Introduction
What are containers?
Every time you create a new VM, you carry over a guest OS, which (a) consumes a lot of resources, and (b) is another attack surface for hackers.
In comparison, a container can be much smaller and lighter.
Containers vs virtual machines:
What features in Linux enable containers?
- Control groups (cgroups): used to limit usage of resources by processes
- OOM killer kills processes when memory gets exhausted
- cgroups can be controlled with filesystem at
/sys/fs/cgroup
- every PID represented once in each hierarchy
- Namespaces: mechanisms allowing separation/isolation of resources that would otherwise be in global scope. can see them in
/proc/PID/ns
, or with lsns
(in util-linux
package)
- mount namespace
- interprocess communication (message queues, semaphores, shared mem)
- unix time sharing (isolates hostname and NIS domain name of a process)
- process ID (isolates process ID number space)
- network
- user ID
- control group
- time
- Union filesystem: create union of the contents of different filesystems. used to isolate changes to container filesystem in its own layer, and avoid duplicating complete set of files every time you run an image as a new container.
Kubernetes
Distributed system, made of group of master nodes and one or more worker nodes, which run containers grouped in pods.
OCI: Open Container Initiative
Provides two specifications:
- container runtime specification:
- defines how:
- to download an OCI image
- to unpack that image into an OCI Runtime “filesystem bundle”
- the OCI Runtime runs the “filesystem bundle”
- image format specification
- defines how to create an OCI image, resulting in:
- image manifest: metadata about contents and dependencies of image
- filesystem (layer) serialization
- image configuration (app arguments, environments, etc.)
Container runtimes
Container Runtime Interface (CRI): lets a kubelet use different container runtimes without having to recompile.

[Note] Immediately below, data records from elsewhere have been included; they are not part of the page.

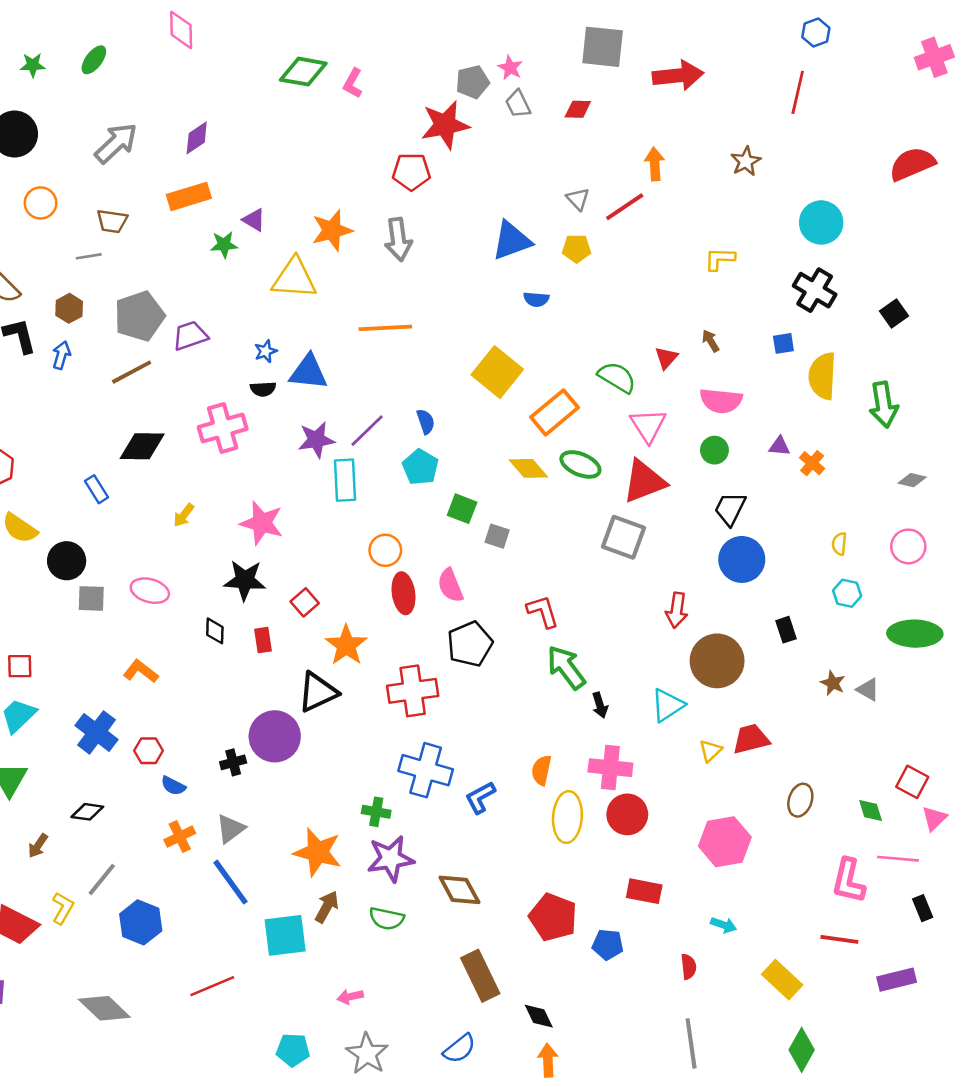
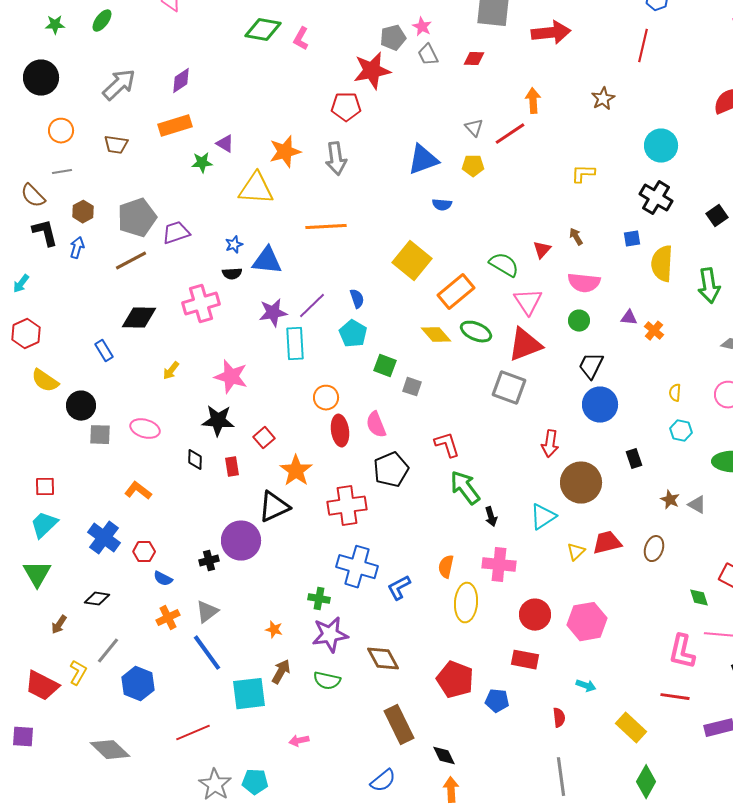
gray line: (89, 256) -> (62, 172), moved
brown ellipse: (800, 800) -> (654, 549), moved
red circle: (627, 814) -> (535, 615), moved
orange star: (318, 852) -> (274, 630), size x0.5
gray star: (367, 1054) -> (215, 785), moved

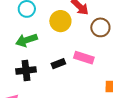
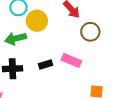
yellow circle: (60, 21) -> (37, 21), moved

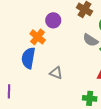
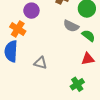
green cross: (90, 98) -> (77, 84), turned -32

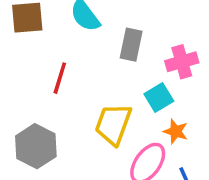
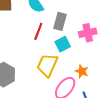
red line: (60, 78) -> (38, 31), moved
cyan square: (159, 98) -> (63, 44), moved

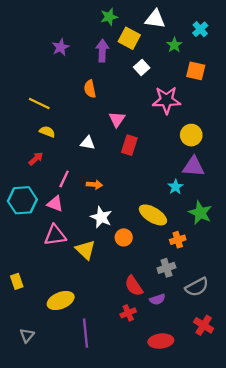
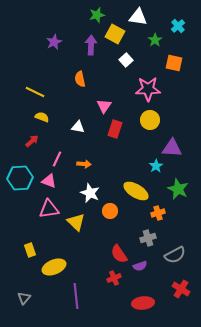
yellow circle: (191, 135) -> (150, 120), moved
yellow rectangle: (17, 281) -> (30, 250), moved

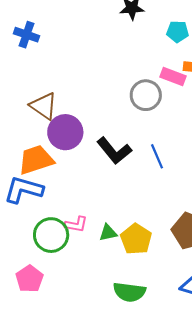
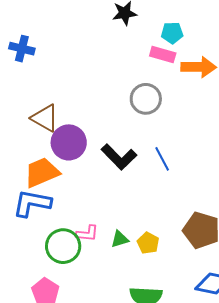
pink rectangle: (173, 76) -> (163, 55), moved
yellow pentagon: (136, 239) -> (148, 243), size x0.7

Example runtimes: containerd, CRI-O, docker
Docker
Ecosystem
- Docker Engine: client-server app (server with daemon
dockerd
, APIs to talk to daemon, CLI client), swarm mode to natively manage a cluster of Docker Engines
- Docker Compose: tool to define and run multi-container Docker apps, using YAML files
- Docker Desktop: app that lets users build and share containerised apps
- Docker Hub: repo for container images
Engine architecture
Image architecture
Docker images have layers, and are built from declarative Dockerfiles.
Most commands in Dockerfile result in new layer being added.

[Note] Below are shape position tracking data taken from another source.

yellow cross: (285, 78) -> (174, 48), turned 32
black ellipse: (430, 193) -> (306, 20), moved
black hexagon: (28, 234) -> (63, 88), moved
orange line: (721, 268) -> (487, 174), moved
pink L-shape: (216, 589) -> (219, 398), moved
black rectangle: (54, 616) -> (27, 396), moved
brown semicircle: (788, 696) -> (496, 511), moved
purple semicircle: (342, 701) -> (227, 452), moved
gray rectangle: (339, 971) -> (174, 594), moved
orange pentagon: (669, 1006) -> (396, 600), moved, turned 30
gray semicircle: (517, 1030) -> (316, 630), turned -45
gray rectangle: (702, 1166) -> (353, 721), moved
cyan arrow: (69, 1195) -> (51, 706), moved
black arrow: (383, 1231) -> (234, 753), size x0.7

After docker build the image, all layers are read-only.
When docker runs the image, it adds a new writable layer, and any created/modified files are lost when the container stops.
Dockerfile:
- must begin with FROM statement, pulls base image from a registry
- every RUN statement executes series of commands that create new layer
- the COPY statement copies external files into container (also creates a layer)
- the EXPOSE statement indicates on which port to listen, but does not publish the port
- the CMD statement provides default command for container at runtime
Copy-on-Write (CoW) strategy
- read access: if layer needs read access to a file in lower layer, it uses the file directly
- write access: if a layer needs to modify file in lower layer, the file is copied into the layer that needs to use it, and then modified
- layer reuse: when you pull image from a repo, all layers are pulled separately, and if one already exists locally, it’s used from the cache without pulling it again
Docker-compose
Lets you orchestrate multiple containers, including setup of networking between them.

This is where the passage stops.